Questioning the First Minister in the Assembly this week over plans to merge councils in Wales, North Wales Assembly Member Mark Isherwood highlighted the concerns of local authorities in North Wales.
The Williams Commission proposes merging local authorities to reduce numbers from 22 to between 10 and 12, but Mr Isherwood stressed to Carwyn Jones in the Assembly Chamber yesterday that councils in North Wales fear this would weaken accountability.
Speaking in the chamber he said: “You may be aware that the Communities, Equality and Local Government Committee recently completed an inquiry into progress on local government collaboration.
"How do you respond to the evidence to that inquiry from Conwy council, on behalf of north Wales councils, that working across organisational and geographic boundaries could bring complexity and ambiguity that could generate confusion and weaken accountability, paralleled by Cardiff Business School, which said ‘there is no simple answer to the local government sized conundrum because you have hundreds of different cost curves, all behaving differently.
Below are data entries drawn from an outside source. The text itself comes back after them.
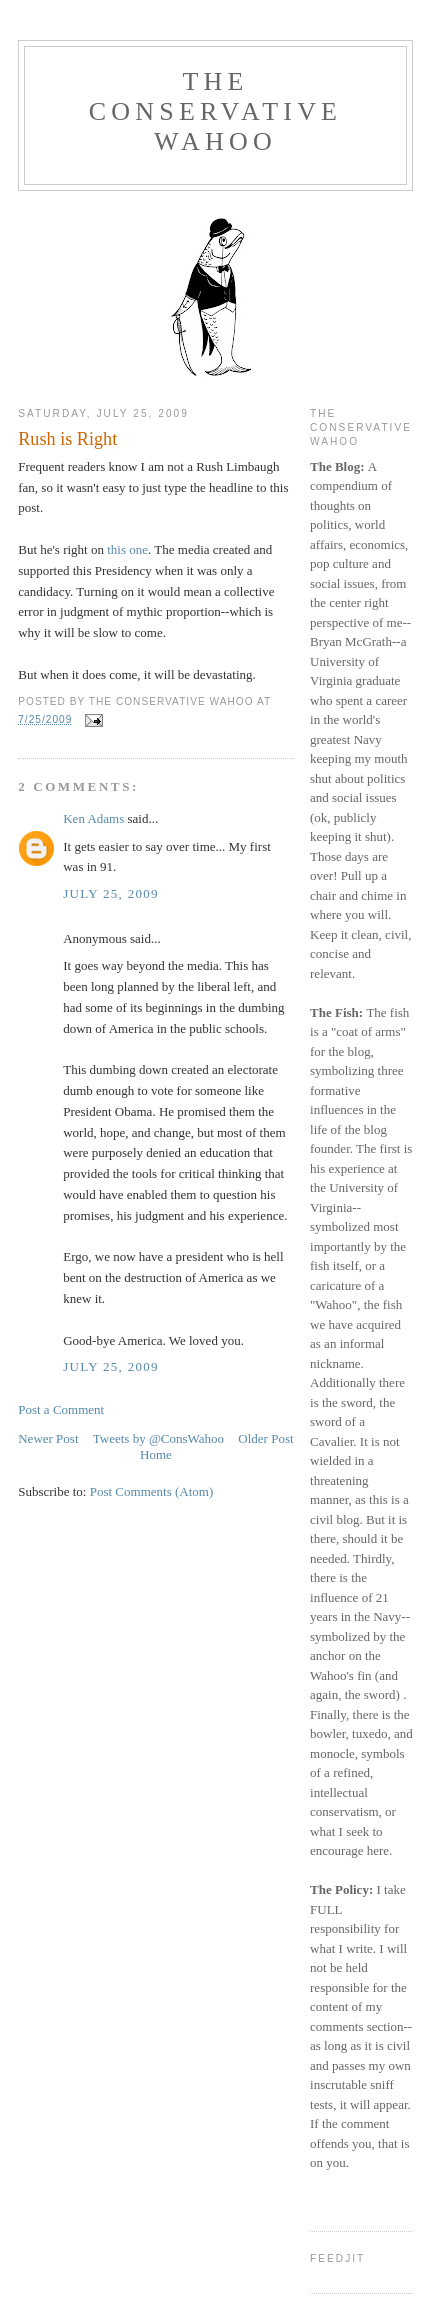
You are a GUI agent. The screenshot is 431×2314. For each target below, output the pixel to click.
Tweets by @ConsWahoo (158, 1438)
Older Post (265, 1438)
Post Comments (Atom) (152, 1491)
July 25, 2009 (111, 893)
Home (156, 1454)
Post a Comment (61, 1409)
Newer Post (48, 1438)
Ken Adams (93, 818)
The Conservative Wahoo (215, 111)
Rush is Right (67, 439)
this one (127, 549)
"Whereas, for one service, the right scale may be regional or even across Wales, another may well be best delivered at an incredibly local level’”.
The First Minister replied: “What the Williams Commission identifies is a need for change now and it identifies a need for change in order to benefit the public. It also identifies the problems that have arisen due to the lack of collaboration between many local authorities in Wales.”
Mr Isherwood added: “To embark on a reorganisation at a time when Local Government is enmeshed in driving through significant financial savings is fraught with hazard, with the Welsh Local Government Association saying that the cost of merging councils in Wales could cost £200 million, double the Williams Commission estimate.
"All precedent in both the public and private sector indicates that even if mergers eventually prove effective, it takes a minimum 5 – 10 years to cover the merger costs and deliver the integrated systems required. Rather than freeing funds for service delivery, this threatens to reduce them even further.”